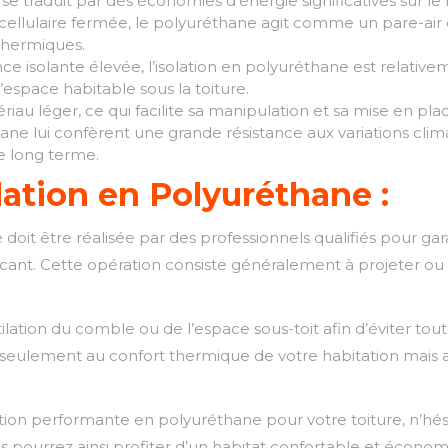
 se traduit par des économies d’énergie significatives sur le
cellulaire fermée, le polyuréthane agit comme un pare-air ef
 thermiques.
 isolante élevée, l’isolation en polyuréthane est relative
espace habitable sous la toiture.
u léger, ce qui facilite sa manipulation et sa mise en place
ne lui confèrent une grande résistance aux variations clima
le long terme.
olation en Polyuréthane :
ane doit être réalisée par des professionnels qualifiés pour
ant. Cette opération consiste généralement à projeter ou 
tilation du comble ou de l’espace sous-toit afin d’éviter to
 seulement au confort thermique de votre habitation mais au
tion performante en polyuréthane pour votre toiture, n’hési
Vous pourrez ainsi profiter d’un habitat confortable et écono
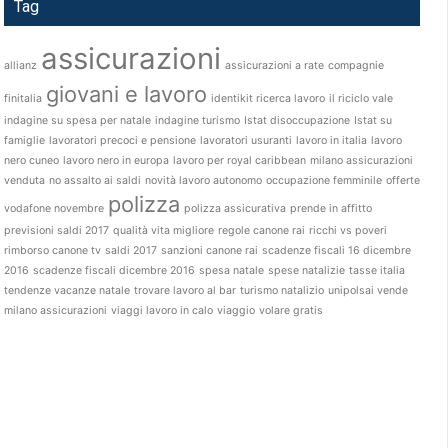
Tag
assicurazioni
allianz
assicurazioni a rate
compagnie
giovani e lavoro
finitalia
identikit ricerca lavoro
il riciclo vale
indagine su spesa per natale
indagine turismo
Istat disoccupazione
Istat su
famiglie
lavoratori precoci e pensione
lavoratori usuranti
lavoro in italia
lavoro
nero cuneo
lavoro nero in europa
lavoro per royal caribbean
milano assicurazioni
venduta
no assalto ai saldi
novità lavoro autonomo
occupazione femminile
offerte
polizza
vodafone novembre
polizza assicurativa
prende in affitto
previsioni saldi 2017
qualità vita migliore
regole canone rai
ricchi vs poveri
rimborso canone tv
saldi 2017
sanzioni canone rai
scadenze fiscali 16 dicembre
2016
scadenze fiscali dicembre 2016
spesa natale
spese natalizie
tasse italia
tendenze vacanze natale
trovare lavoro al bar
turismo natalizio
unipolsai vende
milano assicurazioni
viaggi lavoro in calo
viaggio
volare gratis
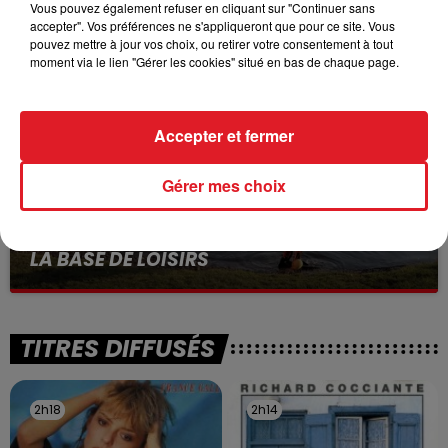
VOLONTAIRE EN COURS, APRÈS LA...
Vous pouvez également refuser en cliquant sur "Continuer sans
accepter". Vos préférences ne s'appliqueront que pour ce site. Vous
Selon les premiers éléments, le logement servait
pouvez mettre à jour vos choix, ou retirer votre consentement à tout
à des prostituées
moment via le lien "Gérer les cookies" situé en bas de chaque page.
Accepter et fermer
Gérer mes choix
13 juillet 2026
WINGLES: UN JEUNE PERD LA VIE, NOYÉ À
LA BASE DE LOISIRS
La victime a coulé à pic
TITRES DIFFUSÉS
2h18
2h18
2h14
2h14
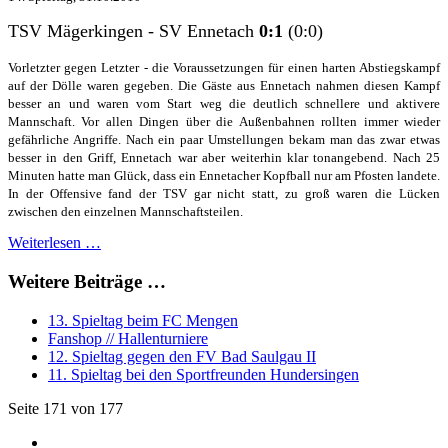
TSV Mägerkingen - SV Ennetach
0:1
(0:0)
Vorletzter gegen Letzter - die Voraussetzungen für einen harten Abstiegskampf
auf der Dölle waren gegeben. Die Gäste aus Ennetach nahmen diesen Kampf
besser an und waren vom Start weg die deutlich schnellere und aktivere
Mannschaft. Vor allen Dingen über die Außenbahnen rollten immer wieder
gefährliche Angriffe. Nach ein paar Umstellungen bekam man das zwar etwas
besser in den Griff, Ennetach war aber weiterhin klar tonangebend. Nach 25
Minuten hatte man Glück, dass ein Ennetacher Kopfball nur am Pfosten landete.
In der Offensive fand der TSV gar nicht statt, zu groß waren die Lücken
zwischen den einzelnen Mannschaftsteilen.
Weiterlesen …
Weitere Beiträge …
13. Spieltag beim FC Mengen
Fanshop // Hallenturniere
12. Spieltag gegen den FV Bad Saulgau II
11. Spieltag bei den Sportfreunden Hundersingen
Seite 171 von 177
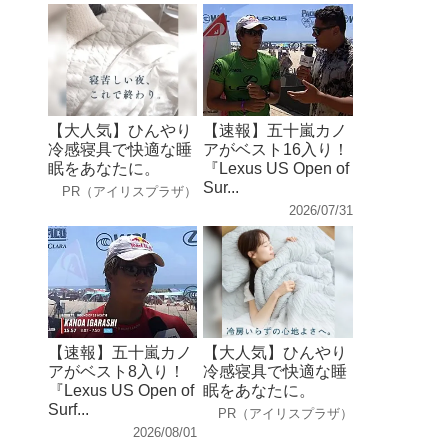
【大人気】ひんやり
【速報】五十嵐カノ
冷感寝具で快適な睡
アがベスト16入り！
眠をあなたに。
『Lexus US Open of
Sur...
PR（アイリスプラザ）
2026/07/31
【速報】五十嵐カノ
【大人気】ひんやり
アがベスト8入り！
冷感寝具で快適な睡
『Lexus US Open of
眠をあなたに。
Surf...
PR（アイリスプラザ）
2026/08/01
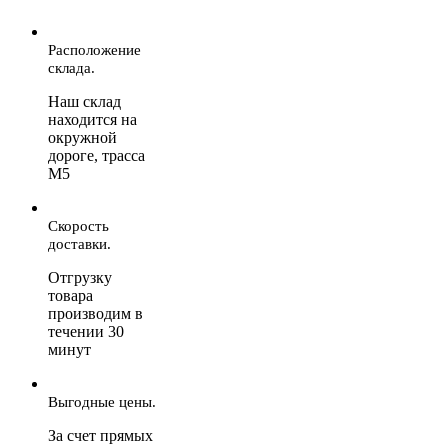
Расположение
склада.
Наш склад
находится на
окружной
дороге, трасса
М5
Скорость
доставки.
Отгрузку
товара
производим в
течении 30
минут
Выгодные цены.
За счет прямых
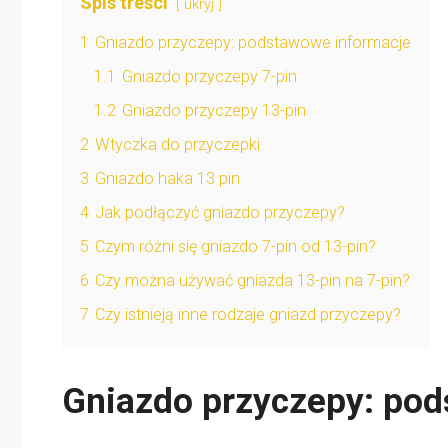
Spis treści
ukryj
1
Gniazdo przyczepy: podstawowe informacje
1.1
Gniazdo przyczepy 7-pin
1.2
Gniazdo przyczepy 13-pin
2
Wtyczka do przyczepki
3
Gniazdo haka 13 pin
4
Jak podłączyć gniazdo przyczepy?
5
Czym różni się gniazdo 7-pin od 13-pin?
6
Czy można używać gniazda 13-pin na 7-pin?
7
Czy istnieją inne rodzaje gniazd przyczepy?
Gniazdo przyczepy: po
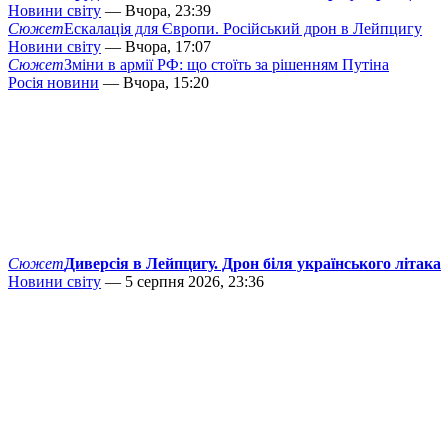
Новини світу
— Вчора, 23:39
Сюжет
Ескалація для Європи. Російський дрон в Лейпцигу
Новини світу
— Вчора, 17:07
Сюжет
Зміни в армії РФ: що стоїть за рішенням Путіна
Росія новини
— Вчора, 15:20
Сюжет
Диверсія в Лейпцигу. Дрон біля українського літака
Новини світу
— 5 серпня 2026, 23:36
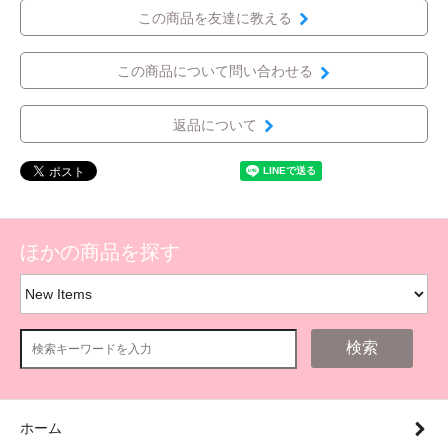
この商品を友達に教える
この商品について問い合わせる
返品について
ほかの商品を探す
検索
ホーム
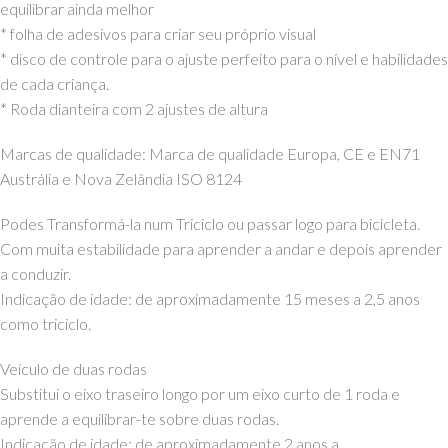
equilibrar ainda melhor
* folha de adesivos para criar seu próprio visual
* disco de controle para o ajuste perfeito para o nível e habilidades
de cada criança.
* Roda dianteira com 2 ajustes de altura
Marcas de qualidade: Marca de qualidade Europa, CE e EN71
Austrália e Nova Zelândia ISO 8124
Podes Transformá-la num Triciclo ou passar logo para bicicleta.
Com muita estabilidade para aprender a andar e depois aprender
a conduzir.
Indicação de idade: de aproximadamente 15 meses a 2,5 anos
como triciclo.
Veículo de duas rodas
Substitui o eixo traseiro longo por um eixo curto de 1 roda e
aprende a equilibrar-te sobre duas rodas.
Indicação de idade: de aproximadamente 2 anos a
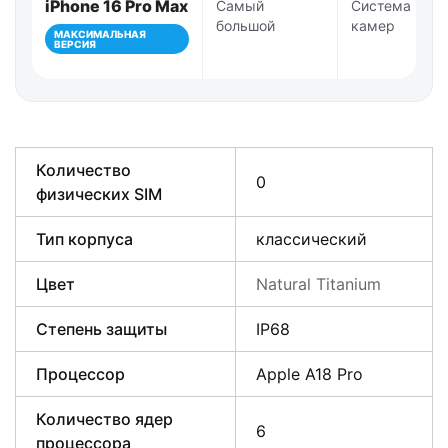
iPhone 16 Pro Max
Самый
Система Pro-
большой
камер
МАКСИМАЛЬНАЯ
ВЕРСИЯ
Количество
0
физических SIM
Тип корпуса
классический
Цвет
Natural Titanium
Степень защиты
IP68
Процессор
Apple A18 Pro
Количество ядер
6
процессора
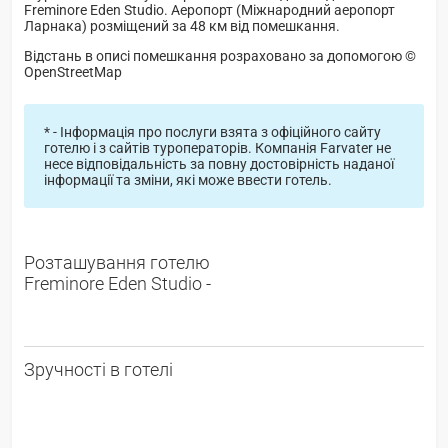
Freminore Eden Studio. Аеропорт (Міжнародний аеропорт
Ларнака) розміщений за 48 км від помешкання.
Відстань в описі помешкання розраховано за допомогою ©
OpenStreetMap
* - Інформація про послуги взята з офіційного сайту
готелю і з сайтів туроператорів. Компанія Farvater не
несе відповідальність за повну достовірність наданої
інформації та зміни, які може ввести готель.
Розташування готелю
Freminore Eden Studio -
Зручності в готелі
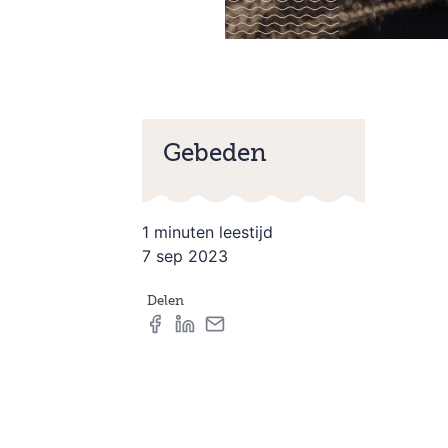
Gebeden
1 minuten leestijd
7 sep 2023
Delen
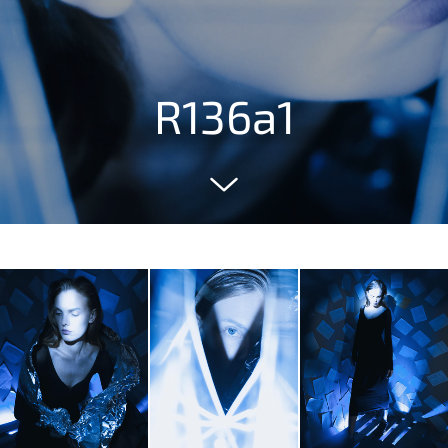
R136a1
◆ ◆ ◆ ◆ ◆
In the listing, find each line with the string "indagine" and copy it.

indagine su spesa per natale
indagine turismo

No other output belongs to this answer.